Eventually, the company withdrew its application.

Thompson says Radio Rentals knows it is in trouble in the court of public opinion.

"After the Commission hearing they came to us and asked us to call off the protest. We agreed, on condition that everyone went back to the status quo which would have meant reinstating our activists and returning to negotiations.

"They refused and the protest went ahead. The support for the technicians was overwhelming," Thompson said.

More than 300 people gathered outside the store and thousands of dollars were raised.

The South Australian Transport Workers and Nurses Unions both wrote out $5000 cheques that will go into a fund to ensure technicians can keep feeding their families.

Sixteen technicians are locked out and another five, who have refused to sign AWAs, are still inside, on light duties, because they can't be dumped while they are on rehabilitation programs.

The plight of Radio Rentals workers has moved the ALP to promise to allow workers a vote on the type of agreement they will be covered by, if it wins office next year.

The new policy, announced by Opposition Leader Kim Beazley, would allow workers to take their case to the Australian Industrial Relations Commission if their boss refuses to negotiate collectively.

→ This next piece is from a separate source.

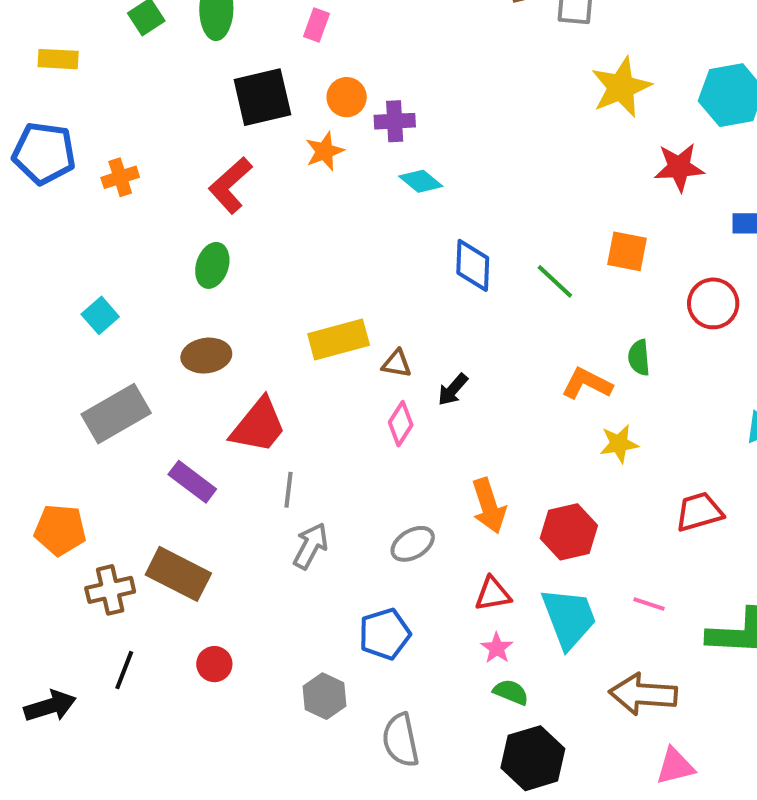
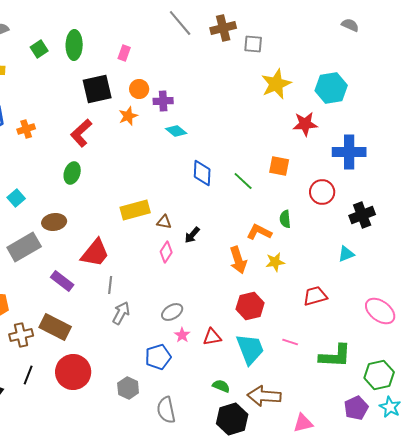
brown ellipse: (206, 356) -> (54, 222), moved
orange arrow: (489, 506) -> (238, 260), moved
pink star: (497, 648) -> (182, 335), moved
red circle: (214, 664) -> (73, 372), size x2.0
brown arrow: (643, 694) -> (264, 396), moved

The Commission would determine whether or not a majority of affected workers wanted to bargain collectively.

If it was convinced a majority existed, it would have the power to order the employer to negotiate.

"If a majority want a collective agreement, they can have it," Beazley said. "If a majority don't, they shouldn't. That's a fair system."

Donations to support Radio Rentals staff can be made at any branch of the National Australia Bank.